- **TRY IT**
A single figure is required: the number of lines below in which the word "ligne" occurs.

- **TASK MATERIAL**
----
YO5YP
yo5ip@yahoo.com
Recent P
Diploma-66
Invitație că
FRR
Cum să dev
----
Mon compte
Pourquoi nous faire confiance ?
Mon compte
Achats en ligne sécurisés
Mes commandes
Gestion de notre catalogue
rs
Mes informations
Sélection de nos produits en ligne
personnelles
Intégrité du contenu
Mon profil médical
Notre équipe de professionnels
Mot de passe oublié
----
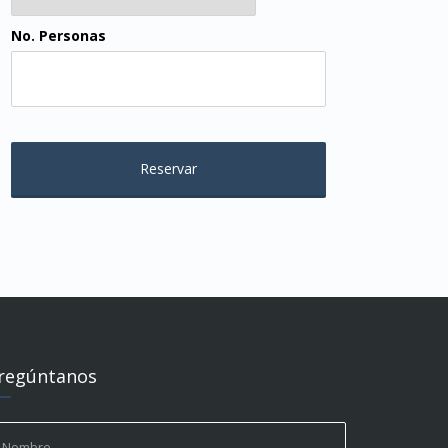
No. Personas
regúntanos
----
- **YOUR RESPONSE**
2